Civitas: buy-to-let investors should face restrictions
01-05-2015
By Damian Fantato
Buy-to-let investors should face restrictions on how much they can charge their tenants, a report into the UK’s private rented sector claims.
The 58-page paper, written by Daniel Bentley of Civitas, claims the UK’s housing market is “a mess” because of a combination of a lack of houses being built and an economic environment which encourages investors to buy up existing housing stock without increasing supply.
To combat this Mr Bentley’s paper, called The Future of Private Renting, said indefinite leases should be introduced as the norm while in-tenancy rent increases should be restricted to an index-linked ceiling.
He also proposes giving investors greater incentives to invest in buy-to-let housing to balance out the restrictions.
These could include a combination of capital gains tax exemptions after a period of time, depreciation allowances and making potential rental losses tax deductible.
Mr Bentley said: “If the private rented sector is to meet a larger proportion of our housing needs, including for families and those who would traditionally have preferred to buy a home, then it must offer a better deal for tenants.
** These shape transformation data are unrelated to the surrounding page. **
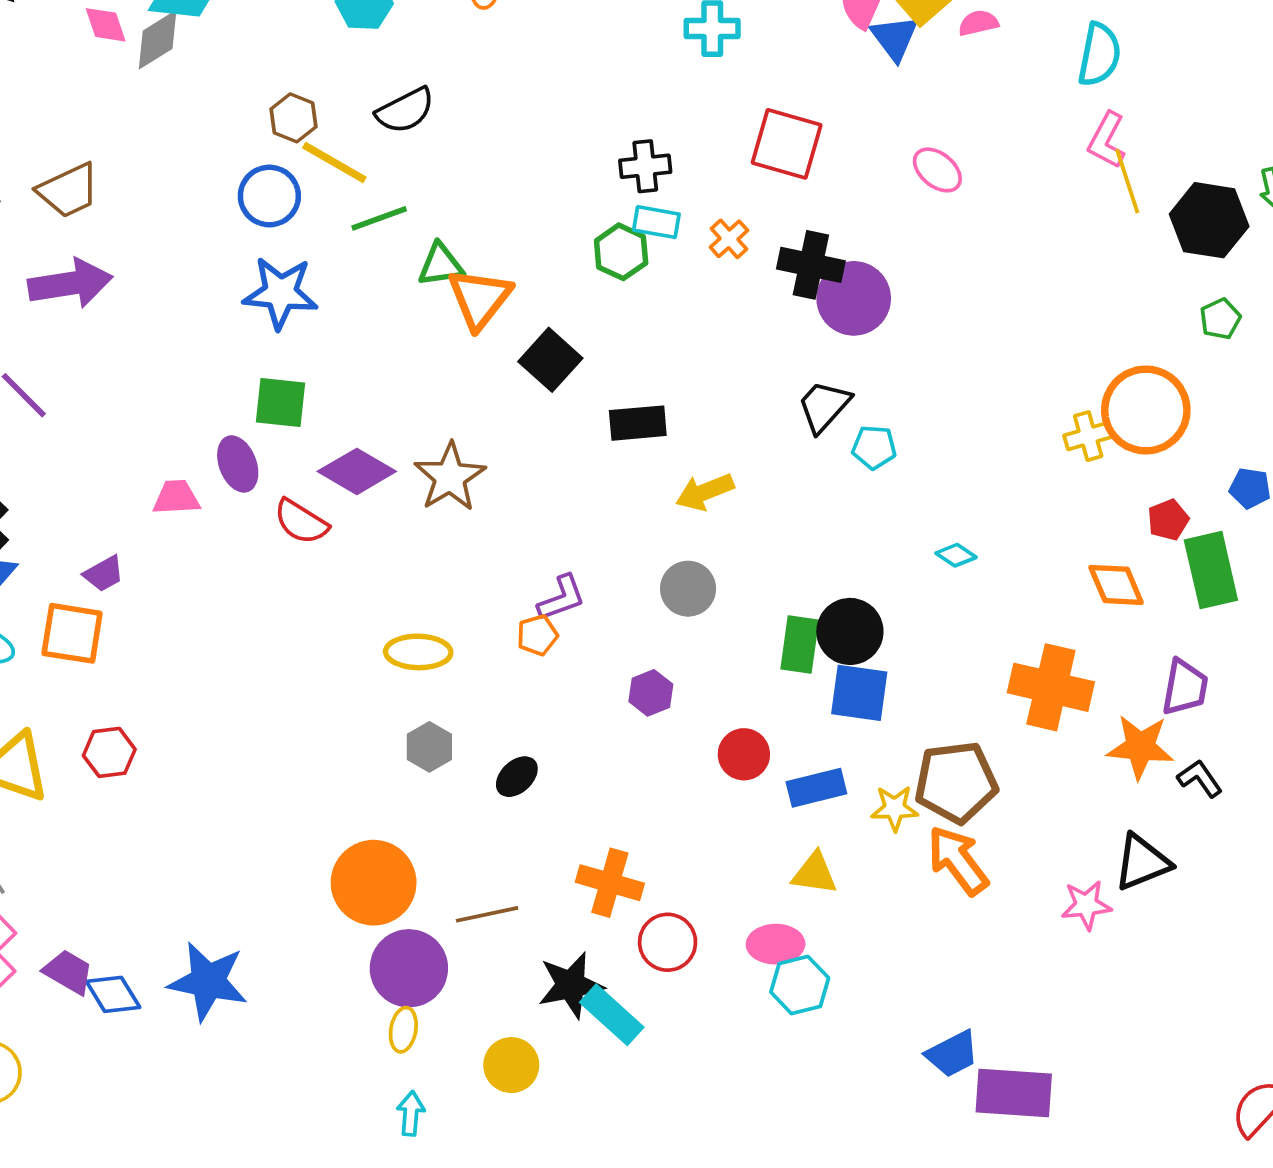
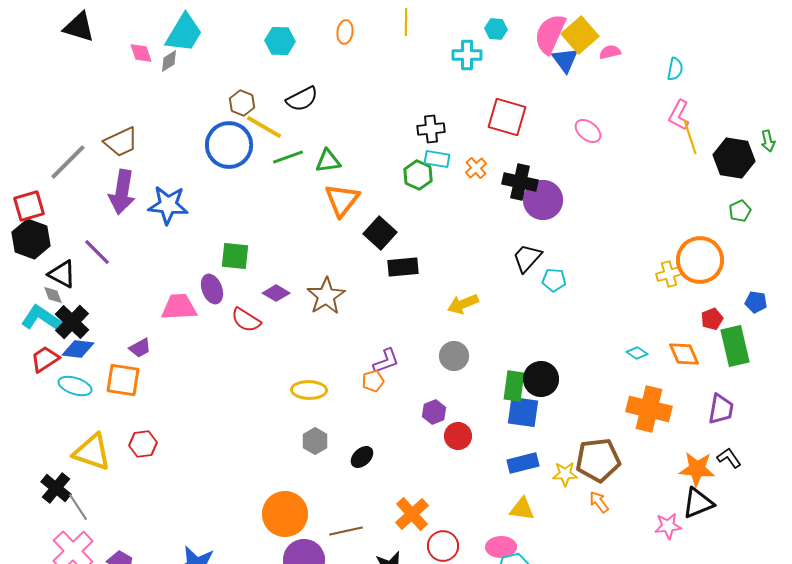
gray diamond: (158, 40) -> (169, 61), size x0.7
cyan semicircle: (1099, 55) -> (675, 69), size x0.7
blue circle: (269, 196) -> (229, 145), size x1.4
green triangle: (441, 265) -> (328, 161), moved
purple arrow: (70, 283) -> (122, 192), turned 108
blue star: (281, 293) -> (168, 205), moved
black rectangle: (638, 423) -> (403, 267), moved
purple diamond: (357, 471) -> (276, 293), size x0.7
pink trapezoid: (176, 497) -> (179, 307), size x1.4
cyan diamond: (956, 555) -> (637, 353), moved
blue square: (859, 693) -> (523, 412), moved
orange star: (1140, 747) -> (697, 469), moved
red circle: (744, 754) -> (458, 436), moved
orange arrow: (958, 860) -> (599, 502), size x0.6
orange cross: (610, 883) -> (412, 514), turned 32

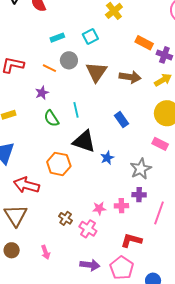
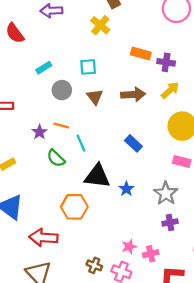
cyan square: (90, 37) -> (88, 67), moved, turned 35
orange line: (49, 68) -> (61, 125), moved
brown triangle: (96, 72) -> (95, 97), size x0.7
pink cross: (121, 206) -> (151, 254), moved

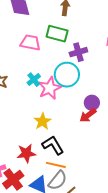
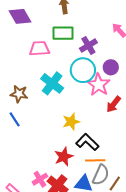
cyan cross: (34, 80) -> (52, 83), size x1.6
pink star: (50, 88) -> (98, 85), moved
purple circle: (92, 103) -> (111, 67), moved
yellow star: (42, 121) -> (71, 122), turned 30

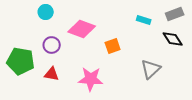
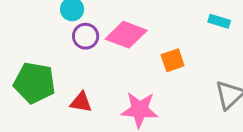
purple circle: (52, 45) -> (86, 36), moved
“This means longer security of tenure and more predictability and affordability in rents.
“As well as providing greater security to the large, and growing, numbers of people in the private rented sector, the proposal advanced here would also provide some respite to the general taxpayer by limiting the future growth of the housing benefit bill.”
Figures from the Department for Communities and Local Government show owner-occupation is in decline with 18 per cent of all households in England privately renting.
Meanwhile figures from the Conference of Mortgage Lenders have shown the number of buy-to-let loans for house purchase has been increasing, with 9,900 in October while in January 2013 this figure was around 6,000.